Indeed this self-activity of willing or volition is identical with the self-activity we have just been discussing; that self-activity which we claimed is an ail-but universal feature of our normal waking life. And if it seems a little odd at first glance to speak thus of volition as an ail-but universal feature of normal waking life that is doubtless because we are so apt to think of volition in terms of the deliberate choice between alternatives which is of course not an activity that is pervasive of normal waking experience. But deliberate choice between alternatives is only one particular species of volition. The genus is the self's identification of itself with a conceived end; and this though present in very varying degrees of explicitness it is not paradoxical to regard as ‘pervasive of normal waking experience’.
10. We have next to see however that this self-activity ingredient in volition and characteristic of our normal waking life is by no means the only kind even of self-activity. I want to draw attention now to a quite distinct and (I think) uniquely important kind. This is the self-activity which is exercised in what we can best call ‘moral decision’. But as the term ‘moral decision’ has more than one usage even in philosophical contexts I must begin by explaining how I am using it here.
The two commonest usages are I think these. We may mean (1) the decision as to which of two or more courses each of which has prima facie qualifications to be regarded as our duty really is our duty. Moral decision here is primarily an intellectual matter. Or we may mean (2) not the decision as to what is our duty but as to whether we shall do our duty. This is a decision which has to be taken in every situation in which there is for the agent a felt conflict between what he conceives to be his duty and what he most strongly desires; i.e. in the situation of ‘moral temptation’. Moral decision here is wholly a moral matter and may fairly be said to constitute the very core of the moral life. It is this sense of moral decision that is relevant to our present purpose. There is a distinctive kind of self-activity involved in moral decision so understood and our business is to try to elucidate its nature.
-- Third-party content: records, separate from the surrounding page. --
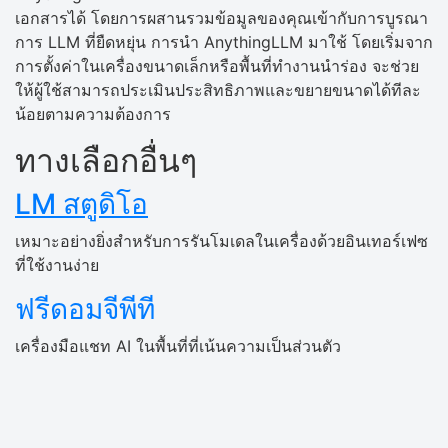
เอกสารได้ โดยการผสานรวมข้อมูลของคุณเข้ากับการบูรณา
การ LLM ที่ยืดหยุ่น การนำ AnythingLLM มาใช้ โดยเริ่มจาก
การตั้งค่าในเครื่องขนาดเล็กหรือพื้นที่ทำงานนำร่อง จะช่วย
ให้ผู้ใช้สามารถประเมินประสิทธิภาพและขยายขนาดได้ทีละ
น้อยตามความต้องการ
ทางเลือกอื่นๆ
LM สตูดิโอ
เหมาะอย่างยิ่งสำหรับการรันโมเดลในเครื่องด้วยอินเทอร์เฟซ
ที่ใช้งานง่าย
ฟรีดอมจีพีที
เครื่องมือแชท AI ในพื้นที่ที่เน้นความเป็นส่วนตัว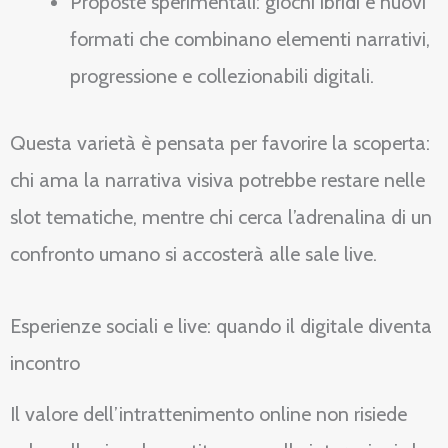
Proposte sperimentali: giochi ibridi e nuovi
formati che combinano elementi narrativi,
progressione e collezionabili digitali.
Questa varietà è pensata per favorire la scoperta:
chi ama la narrativa visiva potrebbe restare nelle
slot tematiche, mentre chi cerca l’adrenalina di un
confronto umano si accosterà alle sale live.
Esperienze sociali e live: quando il digitale diventa
incontro
Il valore dell’intrattenimento online non risiede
A word first of all however about an alleged difficulty in the ‘setting’ of the situation of moral temptation as we have just described it—the conflict of strongest desire with duty.
It has sometimes been maintained that we can attach an intelligible meaning to the expression ‘strongest desire’ only after the event when we know which course has actually been chosen; that there is no way of telling which of two or more competing desires is the strongest except by observing which of them finds expression in action. But this view is surely mistaken. We frequently know very well in advance of our actual choice that provided we allow our desiring nature and nothing else to dictate our choice it is desire X and not desire Y or desire Z that will prevail. All we need do to measure the relative strength of competing desires is to ask ourselves in the given situation which of them would in fact issue in action if we allowed our desiring nature alone to determine our choice. Sometimes of course we shall find it difficult to return a confident answer. But the difficulty arises not because we have no valid principle of relative measurement to apply to the desires but because when we do apply our principle to them we find that two or more of them are approximately equal.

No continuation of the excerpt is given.